Cell Therapy in Chagas Disease

1Instituto Nacional de Cardiologia, 22240-006 Rio de Janeiro, RJ, Brazil
2Dominick P. Purpura, Department of Neuroscience, Albert Einstein College of Medicine, Bronx, NY 10461, USA
3Instituto de Biofísica Carlos Chagas Filho, Universidade Federal do Rio de Janeiro, 21941-590 Rio de Janeiro, RJ, Brazil
4Department of Physiology & Biophysics, Albert Einstein College of Medicine, Bronx, NY 10461, USA
5Centro de Pesquisas Gonçalo Moniz, Fundação Oswaldo Cruz, 40296-70 Salvador, BA, Brazil
6Department of Pathology, Albert Einstein College of Medicine, Bronx, NY 10461, USA

Received 5 April 2009; Accepted 11 May 2009

Academic Editor: Louis M. Weiss

Copyright © 2009 Antonio C. Campos de Carvalho et al. This is an open access article distributed under the Creative Commons Attribution License, which permits unrestricted use, distribution, and reproduction in any medium, provided the original work is properly cited.

Abstract

Chagas disease which is caused by the parasite Trypanosoma cruzi is an important cause of cardiomyopathy in Latin America. In later stages chagasic cardiomyopathy is associated with congestive heart failure which is often refractory to medical therapy. In these individuals heart transplantation has been attempted. However, this procedure is fraught with many problems attributable to the surgery and the postsurgical administration of immunosuppressive drugs. Studies in mice suggest that the transplantation of bone-marrow-derived cells ameliorates the inflammation and fibrosis in the heart associated with this infection.
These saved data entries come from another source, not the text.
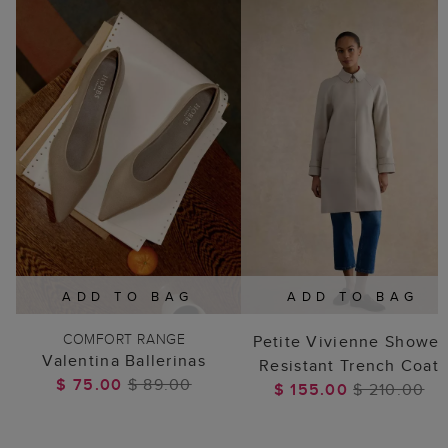
ADD TO BAG
ADD TO BAG
COMFORT RANGE
Petite Vivienne Shower
Valentina Ballerinas
Resistant Trench Coat
$ 75.00
$ 89.00
$ 155.00
$ 210.00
Cardiac magnetic resonance imaging reveals that bone marrow transplantation ameliorates the infection induced right ventricular enlargement. On the basis of these animal studies the safety of autologous bone marrow transplantation has been assessed in patients with chagasic end-stage heart disease. The initial results are encouraging and more studies need to be performed.